# [EXERCISE DESCRIPTION]
In the records below, begin at the line containing "İrlanda'dan İsrailli iki bakana" and end at the line containing "Стапельный ремонт"; quote every line in that span exactly, including both boundary lines, and no others.
START EXERCISE DATA
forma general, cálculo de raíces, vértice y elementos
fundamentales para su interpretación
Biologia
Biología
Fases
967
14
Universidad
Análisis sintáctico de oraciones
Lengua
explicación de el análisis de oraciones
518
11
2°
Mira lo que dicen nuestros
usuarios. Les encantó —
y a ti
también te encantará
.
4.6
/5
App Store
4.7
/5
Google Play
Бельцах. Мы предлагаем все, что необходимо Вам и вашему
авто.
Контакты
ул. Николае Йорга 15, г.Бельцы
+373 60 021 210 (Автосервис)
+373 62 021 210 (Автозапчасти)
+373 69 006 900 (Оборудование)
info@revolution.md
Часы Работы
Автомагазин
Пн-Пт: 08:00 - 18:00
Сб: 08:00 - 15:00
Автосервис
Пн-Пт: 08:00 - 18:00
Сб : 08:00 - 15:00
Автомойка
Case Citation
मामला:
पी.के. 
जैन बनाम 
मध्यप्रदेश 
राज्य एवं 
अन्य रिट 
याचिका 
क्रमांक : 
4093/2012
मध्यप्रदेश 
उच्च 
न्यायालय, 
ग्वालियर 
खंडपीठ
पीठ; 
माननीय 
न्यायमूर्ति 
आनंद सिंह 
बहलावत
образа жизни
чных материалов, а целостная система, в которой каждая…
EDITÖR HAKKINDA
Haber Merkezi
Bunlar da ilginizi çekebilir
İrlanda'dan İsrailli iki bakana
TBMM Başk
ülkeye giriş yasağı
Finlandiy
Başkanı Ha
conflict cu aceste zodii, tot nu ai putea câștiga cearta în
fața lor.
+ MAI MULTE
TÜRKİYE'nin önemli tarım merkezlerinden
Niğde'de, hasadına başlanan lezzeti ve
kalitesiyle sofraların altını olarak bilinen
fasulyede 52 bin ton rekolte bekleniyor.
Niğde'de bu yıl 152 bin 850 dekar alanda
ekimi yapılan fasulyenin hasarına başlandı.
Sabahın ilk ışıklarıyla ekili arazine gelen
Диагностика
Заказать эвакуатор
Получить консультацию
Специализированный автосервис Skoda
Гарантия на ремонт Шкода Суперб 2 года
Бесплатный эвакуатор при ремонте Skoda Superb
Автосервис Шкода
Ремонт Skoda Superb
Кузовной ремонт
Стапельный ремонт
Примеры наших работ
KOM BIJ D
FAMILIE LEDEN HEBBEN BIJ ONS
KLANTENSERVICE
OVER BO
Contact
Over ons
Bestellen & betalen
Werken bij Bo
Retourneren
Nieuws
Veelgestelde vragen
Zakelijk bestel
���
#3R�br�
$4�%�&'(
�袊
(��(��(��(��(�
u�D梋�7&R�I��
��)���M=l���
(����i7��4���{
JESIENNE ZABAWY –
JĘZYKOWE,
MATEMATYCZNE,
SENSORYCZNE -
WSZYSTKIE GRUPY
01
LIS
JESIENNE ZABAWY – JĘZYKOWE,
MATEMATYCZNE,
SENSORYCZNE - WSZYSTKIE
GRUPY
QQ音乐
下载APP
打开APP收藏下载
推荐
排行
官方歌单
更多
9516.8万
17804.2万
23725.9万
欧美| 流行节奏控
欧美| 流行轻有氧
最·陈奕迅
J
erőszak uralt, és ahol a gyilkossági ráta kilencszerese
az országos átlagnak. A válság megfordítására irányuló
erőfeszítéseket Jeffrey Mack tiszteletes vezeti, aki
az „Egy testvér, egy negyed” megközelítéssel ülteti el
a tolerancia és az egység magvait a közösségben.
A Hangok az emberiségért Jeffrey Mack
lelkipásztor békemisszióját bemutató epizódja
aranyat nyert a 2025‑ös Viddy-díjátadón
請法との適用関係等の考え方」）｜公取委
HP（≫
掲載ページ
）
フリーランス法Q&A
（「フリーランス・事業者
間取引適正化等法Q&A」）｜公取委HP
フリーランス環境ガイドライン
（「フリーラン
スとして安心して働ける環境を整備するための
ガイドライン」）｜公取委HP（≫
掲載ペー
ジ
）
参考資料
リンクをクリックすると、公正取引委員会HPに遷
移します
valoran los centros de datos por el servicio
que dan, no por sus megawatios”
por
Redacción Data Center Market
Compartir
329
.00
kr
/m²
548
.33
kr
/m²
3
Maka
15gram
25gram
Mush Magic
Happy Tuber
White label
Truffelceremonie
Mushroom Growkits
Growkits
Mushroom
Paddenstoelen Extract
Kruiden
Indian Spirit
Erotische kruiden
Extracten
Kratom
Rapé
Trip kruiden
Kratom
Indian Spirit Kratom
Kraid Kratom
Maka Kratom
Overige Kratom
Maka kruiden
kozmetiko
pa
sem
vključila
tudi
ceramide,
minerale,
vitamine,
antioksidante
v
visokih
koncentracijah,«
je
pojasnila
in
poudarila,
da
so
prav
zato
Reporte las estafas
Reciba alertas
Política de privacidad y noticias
END EXERCISE DATA
# [SOLUTION FOR THIS EXERCISE]
İrlanda'dan İsrailli iki bakana
TBMM Başk
ülkeye giriş yasağı
Finlandiy
Başkanı Ha
conflict cu aceste zodii, tot nu ai putea câștiga cearta în
fața lor.
+ MAI MULTE
TÜRKİYE'nin önemli tarım merkezlerinden
Niğde'de, hasadına başlanan lezzeti ve
kalitesiyle sofraların altını olarak bilinen
fasulyede 52 bin ton rekolte bekleniyor.
Niğde'de bu yıl 152 bin 850 dekar alanda
ekimi yapılan fasulyenin hasarına başlandı.
Sabahın ilk ışıklarıyla ekili arazine gelen
Диагностика
Заказать эвакуатор
Получить консультацию
Специализированный автосервис Skoda
Гарантия на ремонт Шкода Суперб 2 года
Бесплатный эвакуатор при ремонте Skoda Superb
Автосервис Шкода
Ремонт Skoda Superb
Кузовной ремонт
Стапельный ремонт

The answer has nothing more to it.